[Problem statement] Give back the full listing exactly, setting the pictures aside.

+++

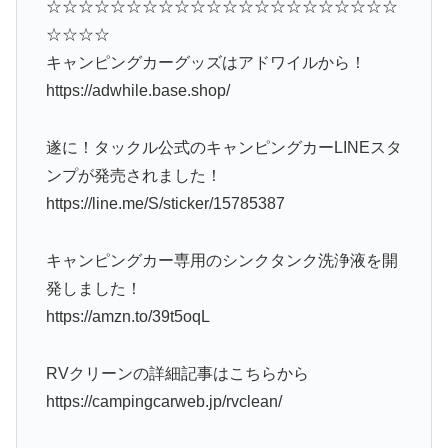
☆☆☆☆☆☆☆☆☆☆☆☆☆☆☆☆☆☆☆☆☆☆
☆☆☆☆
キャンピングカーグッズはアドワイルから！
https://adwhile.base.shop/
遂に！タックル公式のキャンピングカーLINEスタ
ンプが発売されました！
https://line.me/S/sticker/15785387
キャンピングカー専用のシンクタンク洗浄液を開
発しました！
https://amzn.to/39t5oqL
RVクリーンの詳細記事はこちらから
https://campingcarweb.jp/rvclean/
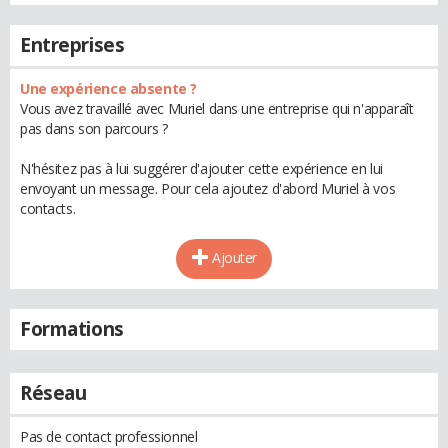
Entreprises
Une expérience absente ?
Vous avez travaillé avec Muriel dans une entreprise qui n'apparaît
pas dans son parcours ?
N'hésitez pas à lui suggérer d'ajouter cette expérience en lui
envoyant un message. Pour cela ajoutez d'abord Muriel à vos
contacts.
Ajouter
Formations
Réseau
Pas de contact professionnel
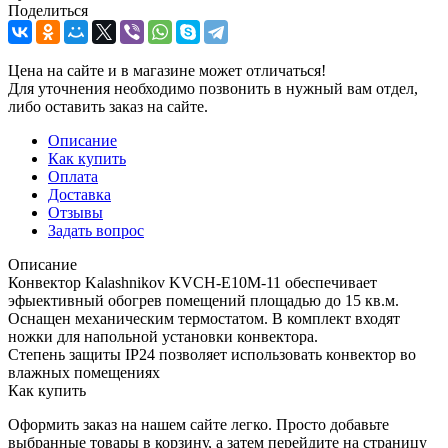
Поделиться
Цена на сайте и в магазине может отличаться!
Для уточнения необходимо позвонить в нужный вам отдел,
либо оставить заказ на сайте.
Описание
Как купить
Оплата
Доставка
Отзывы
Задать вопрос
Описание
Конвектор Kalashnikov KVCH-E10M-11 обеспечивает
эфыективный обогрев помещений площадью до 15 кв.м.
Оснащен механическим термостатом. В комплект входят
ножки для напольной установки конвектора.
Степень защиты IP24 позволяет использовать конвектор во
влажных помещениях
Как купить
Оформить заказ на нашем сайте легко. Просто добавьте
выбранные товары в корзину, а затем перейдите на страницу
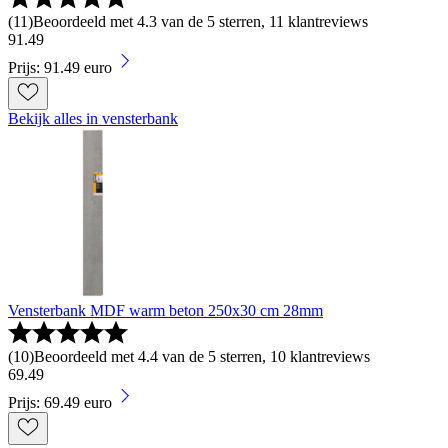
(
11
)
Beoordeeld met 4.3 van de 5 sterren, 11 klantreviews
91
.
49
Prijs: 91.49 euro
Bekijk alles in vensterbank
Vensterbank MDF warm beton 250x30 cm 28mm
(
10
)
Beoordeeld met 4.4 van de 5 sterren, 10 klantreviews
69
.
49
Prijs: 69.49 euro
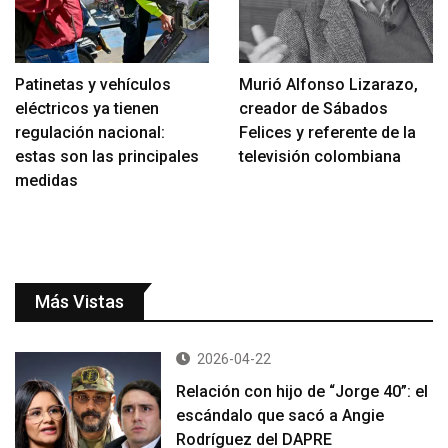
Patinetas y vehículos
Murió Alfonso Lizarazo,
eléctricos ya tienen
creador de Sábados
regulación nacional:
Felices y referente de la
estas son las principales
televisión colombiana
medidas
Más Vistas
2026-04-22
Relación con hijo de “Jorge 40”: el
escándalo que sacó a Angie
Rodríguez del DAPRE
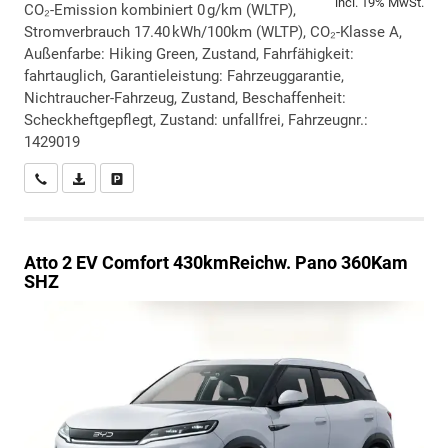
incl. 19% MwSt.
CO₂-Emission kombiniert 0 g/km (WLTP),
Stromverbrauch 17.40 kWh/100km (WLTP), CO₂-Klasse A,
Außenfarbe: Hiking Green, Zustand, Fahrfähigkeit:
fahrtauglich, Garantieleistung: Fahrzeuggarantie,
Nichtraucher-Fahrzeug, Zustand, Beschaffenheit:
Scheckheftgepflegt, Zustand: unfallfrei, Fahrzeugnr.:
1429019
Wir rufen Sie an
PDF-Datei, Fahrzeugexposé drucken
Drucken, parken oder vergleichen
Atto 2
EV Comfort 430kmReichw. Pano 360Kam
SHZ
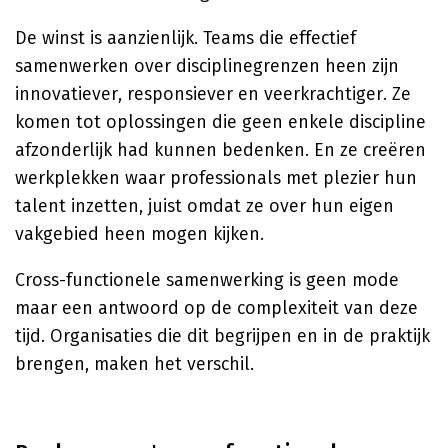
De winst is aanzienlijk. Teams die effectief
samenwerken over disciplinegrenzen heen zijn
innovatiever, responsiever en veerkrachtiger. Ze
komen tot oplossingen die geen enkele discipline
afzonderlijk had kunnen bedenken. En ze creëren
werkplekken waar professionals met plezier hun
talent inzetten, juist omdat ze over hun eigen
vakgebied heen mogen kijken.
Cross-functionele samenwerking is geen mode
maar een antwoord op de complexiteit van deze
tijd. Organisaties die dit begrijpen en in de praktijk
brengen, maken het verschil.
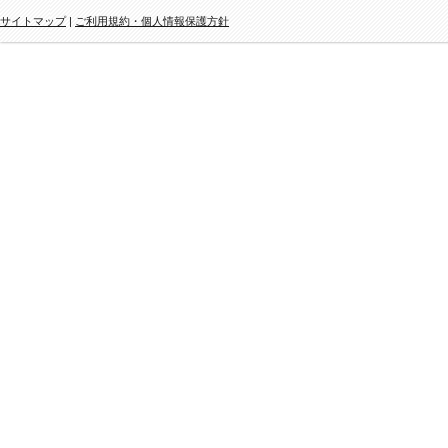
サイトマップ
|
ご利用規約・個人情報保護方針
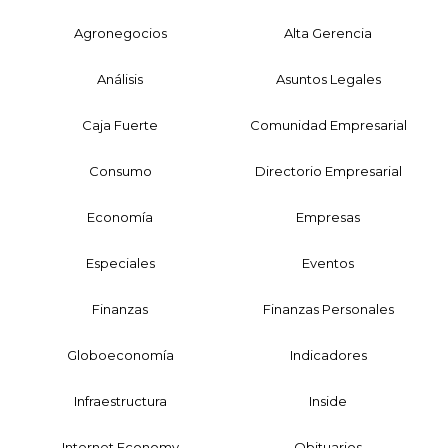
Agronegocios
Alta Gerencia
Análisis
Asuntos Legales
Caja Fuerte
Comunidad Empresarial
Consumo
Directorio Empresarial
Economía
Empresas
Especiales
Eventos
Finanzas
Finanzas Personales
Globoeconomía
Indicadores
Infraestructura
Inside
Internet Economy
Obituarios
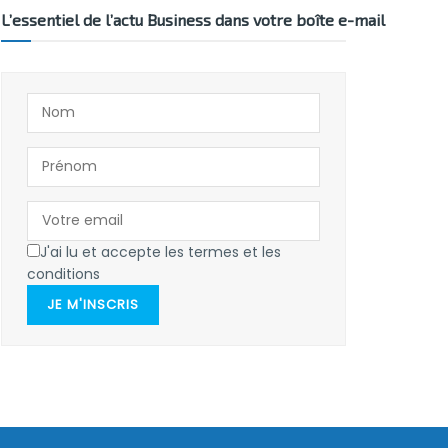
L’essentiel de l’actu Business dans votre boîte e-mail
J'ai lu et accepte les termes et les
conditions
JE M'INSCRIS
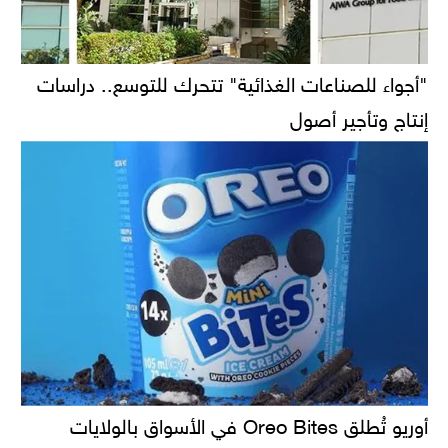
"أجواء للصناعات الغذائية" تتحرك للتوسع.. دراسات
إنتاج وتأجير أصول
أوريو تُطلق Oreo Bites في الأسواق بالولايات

+++

[Task result]
☆☆☆☆☆☆☆☆☆☆☆☆☆☆☆☆☆☆☆☆☆☆
☆☆☆☆
キャンピングカーグッズはアドワイルから！
https://adwhile.base.shop/
遂に！タックル公式のキャンピングカーLINEスタ
ンプが発売されました！
https://line.me/S/sticker/15785387
キャンピングカー専用のシンクタンク洗浄液を開
発しました！
https://amzn.to/39t5oqL
RVクリーンの詳細記事はこちらから
https://campingcarweb.jp/rvclean/
Entreprises
Une expérience absente ?
Vous avez travaillé avec Muriel dans une entreprise qui n'apparaît
pas dans son parcours ?
N'hésitez pas à lui suggérer d'ajouter cette expérience en lui
envoyant un message. Pour cela ajoutez d'abord Muriel à vos
contacts.
Ajouter
Formations
Réseau
Pas de contact professionnel
Поделиться
Цена на сайте и в магазине может отличаться!
Для уточнения необходимо позвонить в нужный вам отдел,
либо оставить заказ на сайте.
Описание
Как купить
Оплата
Доставка
Отзывы
Задать вопрос
Описание
Конвектор Kalashnikov KVCH-E10M-11 обеспечивает
эфыективный обогрев помещений площадью до 15 кв.м.
Оснащен механическим термостатом. В комплект входят
ножки для напольной установки конвектора.
Степень защиты IP24 позволяет использовать конвектор во
влажных помещениях
Как купить
Оформить заказ на нашем сайте легко. Просто добавьте
выбранные товары в корзину, а затем перейдите на страницу
(
11
)
Beoordeeld met 4.3 van de 5 sterren, 11 klantreviews
91
.
49
Prijs: 91.49 euro
Bekijk alles in vensterbank
Vensterbank MDF warm beton 250x30 cm 28mm
(
10
)
Beoordeeld met 4.4 van de 5 sterren, 10 klantreviews
69
.
49
Prijs: 69.49 euro
Patinetas y vehículos
Murió Alfonso Lizarazo,
eléctricos ya tienen
creador de Sábados
regulación nacional:
Felices y referente de la
estas son las principales
televisión colombiana
medidas
Más Vistas
2026-04-22
Relación con hijo de “Jorge 40”: el
escándalo que sacó a Angie
Rodríguez del DAPRE
incl. 19% MwSt.
CO₂-Emission kombiniert 0 g/km (WLTP),
Stromverbrauch 17.40 kWh/100km (WLTP), CO₂-Klasse A,
Außenfarbe: Hiking Green, Zustand, Fahrfähigkeit:
fahrtauglich, Garantieleistung: Fahrzeuggarantie,
Nichtraucher-Fahrzeug, Zustand, Beschaffenheit:
Scheckheftgepflegt, Zustand: unfallfrei, Fahrzeugnr.:
1429019
Wir rufen Sie an
PDF-Datei, Fahrzeugexposé drucken
Drucken, parken oder vergleichen
Atto 2
EV Comfort 430kmReichw. Pano 360Kam
SHZ
De winst is aanzienlijk. Teams die effectief
samenwerken over disciplinegrenzen heen zijn
innovatiever, responsiever en veerkrachtiger. Ze
komen tot oplossingen die geen enkele discipline
afzonderlijk had kunnen bedenken. En ze creëren
werkplekken waar professionals met plezier hun
talent inzetten, juist omdat ze over hun eigen
vakgebied heen mogen kijken.
Cross-functionele samenwerking is geen mode
maar een antwoord op de complexiteit van deze
tijd. Organisaties die dit begrijpen en in de praktijk
brengen, maken het verschil.
サイトマップ
|
ご利用規約・個人情報保護方針
Agronegocios
Alta Gerencia
Análisis
Asuntos Legales
Caja Fuerte
Comunidad Empresarial
Consumo
Directorio Empresarial
Economía
Empresas
Especiales
Eventos
Finanzas
Finanzas Personales
Globoeconomía
Indicadores
Infraestructura
Inside
Internet Economy
Obituarios
L’essentiel de l’actu Business dans votre boîte e-mail
J'ai lu et accepte les termes et les
conditions
JE M'INSCRIS
"أجواء للصناعات الغذائية" تتحرك للتوسع.. دراسات
إنتاج وتأجير أصول
أوريو تُطلق Oreo Bites في الأسواق بالولايات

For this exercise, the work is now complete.